This article shows the application of Workflowsets to time series analysis, through the package sknifedatar. It is an extension of the Modeltime ecosystem. The presented use case corresponds to USgas package data: US monthly natural gas consumption by residential consumers by state and aggregate level between 1989 and 2020.
Workflowsets1 📦 is a recent tidymodels2 📦 package that allows to create and easily fit combinations of preprocessors (e.g., formula, recipe, etc) and model specifications.
Using this tidy approach we’ve developed an adaptation that allows us to extend the use of workflowsets to the analysis of time series.

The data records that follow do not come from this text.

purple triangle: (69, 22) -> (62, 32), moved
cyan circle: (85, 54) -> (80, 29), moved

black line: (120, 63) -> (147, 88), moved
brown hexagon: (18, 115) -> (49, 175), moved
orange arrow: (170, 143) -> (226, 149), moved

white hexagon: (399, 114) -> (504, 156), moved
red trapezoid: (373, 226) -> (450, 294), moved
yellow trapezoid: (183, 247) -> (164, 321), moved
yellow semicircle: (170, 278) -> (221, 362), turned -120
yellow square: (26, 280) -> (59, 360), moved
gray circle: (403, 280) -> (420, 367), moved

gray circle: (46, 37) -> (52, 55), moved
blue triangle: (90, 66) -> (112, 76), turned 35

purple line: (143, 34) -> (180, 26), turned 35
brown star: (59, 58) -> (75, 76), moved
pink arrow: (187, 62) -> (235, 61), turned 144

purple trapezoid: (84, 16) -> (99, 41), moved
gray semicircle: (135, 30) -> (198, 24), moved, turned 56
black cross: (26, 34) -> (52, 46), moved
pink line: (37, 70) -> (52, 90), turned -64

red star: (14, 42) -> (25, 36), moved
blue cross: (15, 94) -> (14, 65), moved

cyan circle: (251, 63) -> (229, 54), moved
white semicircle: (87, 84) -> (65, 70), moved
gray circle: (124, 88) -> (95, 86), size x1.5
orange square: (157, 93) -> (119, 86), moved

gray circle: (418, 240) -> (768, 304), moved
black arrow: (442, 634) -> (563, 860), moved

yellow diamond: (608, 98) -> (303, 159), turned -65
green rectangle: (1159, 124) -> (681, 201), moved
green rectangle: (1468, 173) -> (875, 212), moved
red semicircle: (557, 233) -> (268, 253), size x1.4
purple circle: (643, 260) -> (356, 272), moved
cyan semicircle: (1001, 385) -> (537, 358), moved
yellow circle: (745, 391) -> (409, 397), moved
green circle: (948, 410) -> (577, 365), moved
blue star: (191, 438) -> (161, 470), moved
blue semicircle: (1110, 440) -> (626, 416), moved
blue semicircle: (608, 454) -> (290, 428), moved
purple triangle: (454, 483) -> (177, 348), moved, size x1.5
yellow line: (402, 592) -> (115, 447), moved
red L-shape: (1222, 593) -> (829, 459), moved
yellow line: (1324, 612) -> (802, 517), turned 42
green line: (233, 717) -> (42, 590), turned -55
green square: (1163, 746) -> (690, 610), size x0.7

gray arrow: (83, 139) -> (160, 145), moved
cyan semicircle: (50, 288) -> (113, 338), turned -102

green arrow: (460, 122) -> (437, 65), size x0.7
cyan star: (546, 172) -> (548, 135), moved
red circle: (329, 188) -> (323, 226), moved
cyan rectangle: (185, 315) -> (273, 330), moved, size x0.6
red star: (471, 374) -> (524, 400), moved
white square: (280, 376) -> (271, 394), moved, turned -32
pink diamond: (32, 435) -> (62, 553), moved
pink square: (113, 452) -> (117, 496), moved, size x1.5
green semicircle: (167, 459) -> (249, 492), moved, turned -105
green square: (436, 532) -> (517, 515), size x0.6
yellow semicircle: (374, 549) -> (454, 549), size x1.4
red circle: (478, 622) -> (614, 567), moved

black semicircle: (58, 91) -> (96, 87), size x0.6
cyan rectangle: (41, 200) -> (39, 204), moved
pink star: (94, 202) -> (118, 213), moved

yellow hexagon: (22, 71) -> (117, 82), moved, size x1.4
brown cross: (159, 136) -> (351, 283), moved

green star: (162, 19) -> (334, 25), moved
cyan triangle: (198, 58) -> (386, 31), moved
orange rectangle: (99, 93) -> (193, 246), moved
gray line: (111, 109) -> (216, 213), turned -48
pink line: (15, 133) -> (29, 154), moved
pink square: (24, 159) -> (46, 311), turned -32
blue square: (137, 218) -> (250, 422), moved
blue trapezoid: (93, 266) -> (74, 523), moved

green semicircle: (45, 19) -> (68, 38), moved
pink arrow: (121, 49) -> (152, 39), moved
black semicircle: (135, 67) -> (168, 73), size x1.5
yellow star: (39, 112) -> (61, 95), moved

The connection is made through the sknifedatar3 📦 package (that serves primarily as an extension to the modeltime framework), which allows linking the modeltime4 ecosystem with workflowsets.
At a general level, this is the modeling scheme:
This article includes a new sknifedatar functionality. The fitting of a Workflowset on multiple time series 🤩 (individual series, not panel), with an approach similar to that of our previous publication, Multiple Models Over Multiple Time Series: A Tidy Approach.
The necessary libraries are imported.
For data manipulation we used the tidyverse5 📦 ecosystem.
For this example, time series data from the US monthly natural gas consumption by residential consumers by state and aggregate level between 1989 and 2020 is used. This data is available in the USgas6 package 📦.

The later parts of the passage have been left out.